Summary
Highlights
The 19th century in France was a rich period for literature, with the novel becoming the dominant genre. Characteristics like third-person narration, an omniscient narrator, detailed settings, and complex character psychology emerged around 1830. Alongside the novel, the short story (nouvelle) also gained prominence, championed by authors like Victor Hugo, George Sand, and Stendhal.
A nouvelle is a brief narrative, ranging from a few dozen lines to several pages. Its key features include a limited number of characters, a condensed spatiotemporal setting, an plot focused on a single event or a significant moment in a character's life, and often a surprising ending known as a 'chute'. Facilitated by the rise of the press, the nouvelle was popular, with many great 19th-century authors experimenting with realistic and fantastic short stories.
Realism, a literary movement led by writers like Balzac and Flaubert from the 1830s, is also a narrative tone. Its aim is to portray reality as it is, without embellishment, focusing on authenticity. Realist novels feature plausible settings and offer precise depictions of social classes, professions, fashions, and customs. The characters are no longer exclusively aristocratic or bourgeois, but can be workers, peasants, convicts, prostitutes, cowards, or unscrupulous opportunists.
While realism and the fantastic may seem opposed, the fantastic relies on realism.
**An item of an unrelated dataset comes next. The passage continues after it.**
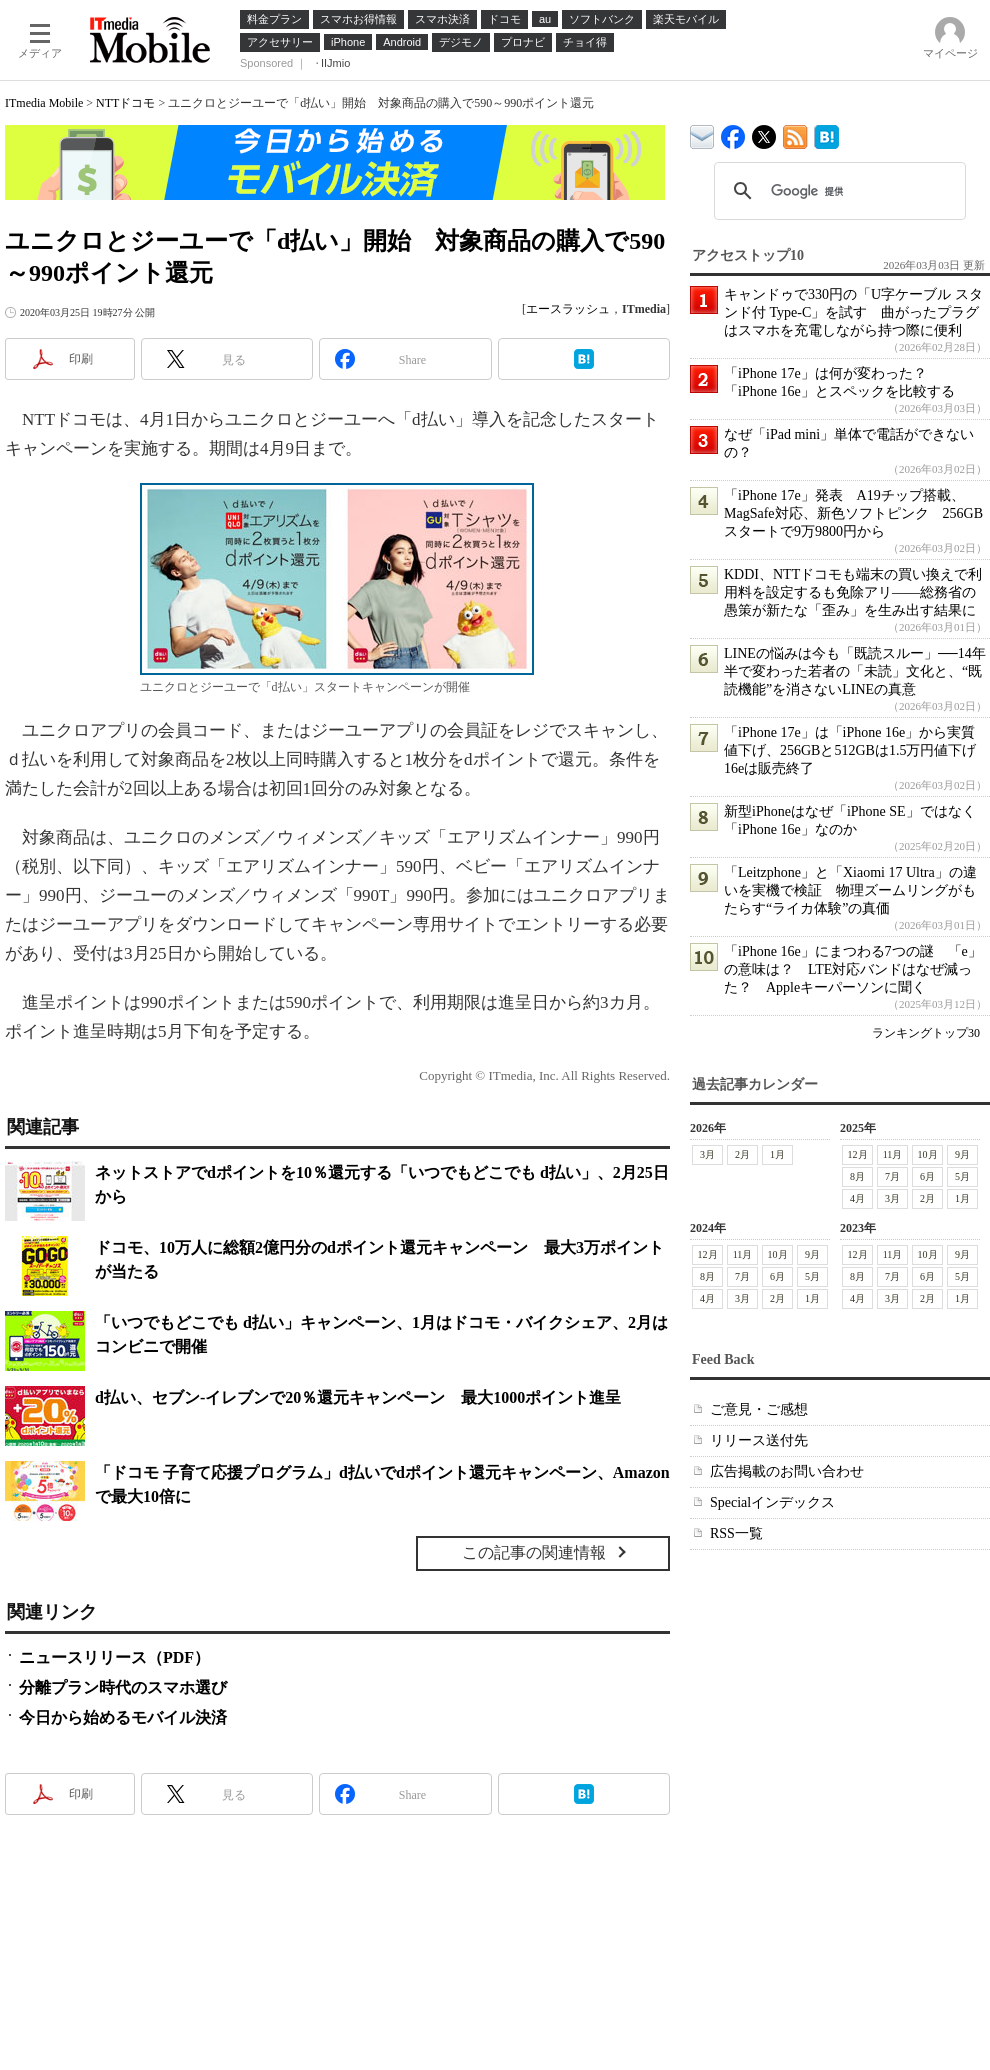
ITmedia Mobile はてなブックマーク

The fantastic is a literary tone where supernatural elements or unexplained phenomena emerge within a precisely realistic setting. Its purpose is to create unease, fear, and, most importantly, doubt in the reader's mind. The ambiguous nature of whether events are real or imagined, rational or irrational, is central to the fantastic, with a truly fantastic ending leaving the reader in a state of doubt.